TASK PROMPT :: Please go line by line through the material and copy each one containing the word "Mesaj".

THE DATA ::

★ ★ ★ ★ ★

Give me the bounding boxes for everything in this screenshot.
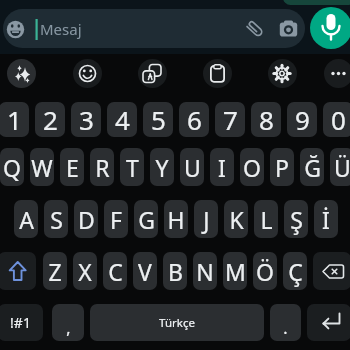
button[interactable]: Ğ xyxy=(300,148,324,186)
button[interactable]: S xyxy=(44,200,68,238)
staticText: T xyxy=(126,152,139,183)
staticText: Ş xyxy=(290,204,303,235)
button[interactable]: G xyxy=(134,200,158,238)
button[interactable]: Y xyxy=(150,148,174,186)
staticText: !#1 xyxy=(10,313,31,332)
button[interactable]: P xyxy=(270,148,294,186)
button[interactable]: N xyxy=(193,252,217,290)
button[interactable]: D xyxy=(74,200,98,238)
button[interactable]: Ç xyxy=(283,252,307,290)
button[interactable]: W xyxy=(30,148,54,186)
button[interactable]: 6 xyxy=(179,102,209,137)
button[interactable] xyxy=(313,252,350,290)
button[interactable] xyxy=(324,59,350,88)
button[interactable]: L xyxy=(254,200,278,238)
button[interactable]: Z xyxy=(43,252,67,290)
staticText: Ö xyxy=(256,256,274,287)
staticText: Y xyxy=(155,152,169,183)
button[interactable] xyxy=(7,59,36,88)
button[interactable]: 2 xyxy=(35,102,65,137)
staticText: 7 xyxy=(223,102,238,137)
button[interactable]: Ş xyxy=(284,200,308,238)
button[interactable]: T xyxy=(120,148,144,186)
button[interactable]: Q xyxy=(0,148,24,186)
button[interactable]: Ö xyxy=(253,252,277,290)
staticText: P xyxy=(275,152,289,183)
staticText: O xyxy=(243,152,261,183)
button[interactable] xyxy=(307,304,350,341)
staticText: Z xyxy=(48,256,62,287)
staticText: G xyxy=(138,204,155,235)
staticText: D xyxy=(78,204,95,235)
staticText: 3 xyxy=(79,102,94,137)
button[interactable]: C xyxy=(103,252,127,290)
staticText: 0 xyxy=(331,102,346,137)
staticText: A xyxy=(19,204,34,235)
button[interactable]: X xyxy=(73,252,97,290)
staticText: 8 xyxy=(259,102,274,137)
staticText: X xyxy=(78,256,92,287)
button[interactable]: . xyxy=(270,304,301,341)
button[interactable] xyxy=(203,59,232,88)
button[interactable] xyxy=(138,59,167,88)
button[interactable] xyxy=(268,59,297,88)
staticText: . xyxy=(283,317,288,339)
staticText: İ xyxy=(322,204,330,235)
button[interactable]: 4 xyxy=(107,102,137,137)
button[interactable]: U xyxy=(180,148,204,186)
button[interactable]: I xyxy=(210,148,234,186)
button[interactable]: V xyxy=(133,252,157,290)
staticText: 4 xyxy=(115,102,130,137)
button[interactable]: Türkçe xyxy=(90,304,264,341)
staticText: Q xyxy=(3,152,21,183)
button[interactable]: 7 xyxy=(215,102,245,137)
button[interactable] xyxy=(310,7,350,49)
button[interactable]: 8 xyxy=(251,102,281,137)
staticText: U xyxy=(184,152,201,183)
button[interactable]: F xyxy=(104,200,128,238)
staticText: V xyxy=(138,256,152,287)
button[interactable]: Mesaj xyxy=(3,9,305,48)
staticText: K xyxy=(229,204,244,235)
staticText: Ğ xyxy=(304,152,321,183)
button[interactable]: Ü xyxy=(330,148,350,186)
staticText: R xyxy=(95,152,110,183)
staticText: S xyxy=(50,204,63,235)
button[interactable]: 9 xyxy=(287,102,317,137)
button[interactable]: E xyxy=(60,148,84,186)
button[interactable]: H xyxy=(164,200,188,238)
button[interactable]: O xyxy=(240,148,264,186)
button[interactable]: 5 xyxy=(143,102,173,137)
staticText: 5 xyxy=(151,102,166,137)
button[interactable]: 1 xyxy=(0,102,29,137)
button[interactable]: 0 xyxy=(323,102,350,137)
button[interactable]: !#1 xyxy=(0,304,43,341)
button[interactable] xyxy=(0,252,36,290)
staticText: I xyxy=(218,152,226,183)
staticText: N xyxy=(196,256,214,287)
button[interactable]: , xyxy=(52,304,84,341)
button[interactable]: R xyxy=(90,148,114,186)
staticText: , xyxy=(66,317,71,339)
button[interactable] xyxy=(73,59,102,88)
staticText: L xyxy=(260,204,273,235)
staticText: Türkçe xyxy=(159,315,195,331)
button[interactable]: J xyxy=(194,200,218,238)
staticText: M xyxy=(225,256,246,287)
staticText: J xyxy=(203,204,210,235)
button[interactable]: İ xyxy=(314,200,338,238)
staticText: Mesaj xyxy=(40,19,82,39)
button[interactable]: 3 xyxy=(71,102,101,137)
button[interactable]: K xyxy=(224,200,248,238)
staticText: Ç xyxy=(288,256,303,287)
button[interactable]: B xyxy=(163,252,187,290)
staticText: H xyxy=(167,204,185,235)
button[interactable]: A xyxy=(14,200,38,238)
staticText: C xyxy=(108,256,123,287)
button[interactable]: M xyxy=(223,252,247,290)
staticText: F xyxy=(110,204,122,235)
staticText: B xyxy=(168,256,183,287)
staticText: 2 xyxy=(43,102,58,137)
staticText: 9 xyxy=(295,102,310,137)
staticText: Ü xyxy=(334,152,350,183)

★ ★ ★ ★ ★

COMPLETED TASK ::
button[interactable]: Mesaj xyxy=(3,9,305,48)
staticText: Mesaj xyxy=(40,19,82,39)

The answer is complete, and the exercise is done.